I wish you well on your 'journey into sound'. You have roughly 15yrs-worth of record-buying experience in which to develop Good Taste. You will waste a lot of money, be frustrated, bored, and give up on it all several times. If, by the time you reach, say 35-to-40, you have not got Good Taste, don't worry because you won't know it, although you will be part of the problem, rather than the solution, and you don't want to be in that position, do you?

Gwen and Rae's soul tune suggested building your house on a strong foundation. The Upsetters' rhythm section applies the maxim to full effect, allowing soloists to add Easy abstract shapes in melodic form to each 'building'. Born In The Sky contains several Upsetter tracks which are at once earthy, whilst floating somewhere Up There amongst the clouds. 'Goosey Version', 'Roll On', 'Prove It', and 'All Combine Parts 1 & 2' hit several G spots at once - cerebral, sexy, solid, they send tiny tremors of pleasure through my ears and into regions which only they can spark into life. Memories of crombie-coated early teenage years cruising fairgrounds and dancehalls for fun come flooding back. But most of all, the instantaneous thrill of the sound right here, right now, rejuvenates my belief in music.
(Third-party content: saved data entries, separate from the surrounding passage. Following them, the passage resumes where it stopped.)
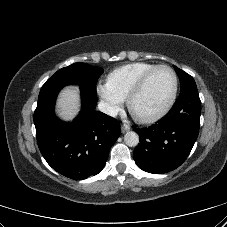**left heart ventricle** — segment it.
<instances>
[{"label": "left heart ventricle", "mask_w": 227, "mask_h": 227, "mask_svg": "<svg viewBox=\"0 0 227 227\" xmlns=\"http://www.w3.org/2000/svg\"><path fill=\"white\" fill-rule=\"evenodd\" d=\"M174 79L168 69L156 71L133 102V111L138 116H151L168 102Z\"/></svg>", "instance_id": "b2bd125f"}]
</instances>
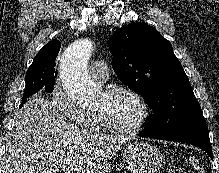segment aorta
Instances as JSON below:
<instances>
[{
  "label": "aorta",
  "instance_id": "aorta-1",
  "mask_svg": "<svg viewBox=\"0 0 219 173\" xmlns=\"http://www.w3.org/2000/svg\"><path fill=\"white\" fill-rule=\"evenodd\" d=\"M93 51V42L80 39L70 44L64 51L60 64V77L67 94L79 102H89L96 98L99 87L87 72V63Z\"/></svg>",
  "mask_w": 219,
  "mask_h": 173
}]
</instances>
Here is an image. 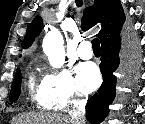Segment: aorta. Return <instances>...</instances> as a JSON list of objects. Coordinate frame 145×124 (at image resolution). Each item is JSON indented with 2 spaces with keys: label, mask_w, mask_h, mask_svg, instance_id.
Listing matches in <instances>:
<instances>
[{
  "label": "aorta",
  "mask_w": 145,
  "mask_h": 124,
  "mask_svg": "<svg viewBox=\"0 0 145 124\" xmlns=\"http://www.w3.org/2000/svg\"><path fill=\"white\" fill-rule=\"evenodd\" d=\"M64 40L61 32L53 28L43 39V51L54 68H60L65 61Z\"/></svg>",
  "instance_id": "aorta-1"
}]
</instances>
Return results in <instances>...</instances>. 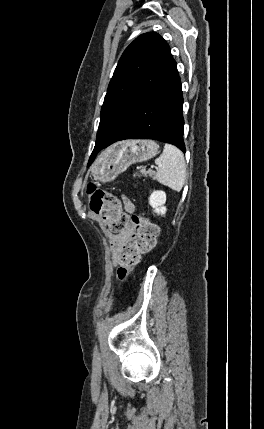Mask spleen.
I'll list each match as a JSON object with an SVG mask.
<instances>
[{"instance_id": "spleen-1", "label": "spleen", "mask_w": 264, "mask_h": 429, "mask_svg": "<svg viewBox=\"0 0 264 429\" xmlns=\"http://www.w3.org/2000/svg\"><path fill=\"white\" fill-rule=\"evenodd\" d=\"M158 165L156 179L174 191H181L186 179L183 153L174 145L165 144L163 153L155 160Z\"/></svg>"}]
</instances>
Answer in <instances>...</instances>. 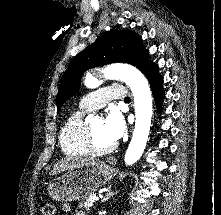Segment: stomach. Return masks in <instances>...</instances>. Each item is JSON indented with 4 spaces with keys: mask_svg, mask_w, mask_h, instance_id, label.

In keeping with tradition, this compilation features lesser cuts which take their place due to the presence of Scratch rather than musical merit. You might find Dread Locks Faye's 'Back Wey' pleasurable, but to me, it's a very average slice of toasting. As for Susan Cadogan, I never could stand that Minnie Mouse voice on her big hit, 'Hurt So Good', and 'Do It Baby' hasn't changed my mind. Of the other vocal tracks, the two Ethiopians tunes are great, as is 'Ungrateful Set' by The Versatiles, complete with it's stunning dub. Perry's own 'Bury The Razor' brings things forward to another production phase, a more mellow, finely-tuned electric bath, as opposed to the rhythm showers of earlier days. The dub, though, enhances the bass to create something akin to what you hear coming from passing cars today, blacked-out windows rolled up, extravagant sound system thundering at sub-sub levels.

Just when you thought you didn't need yet another Lee Perry compilation, this comes along to remind you that you do, whilst wondering, perhaps, how much more gold remains to be discovered on treasure island.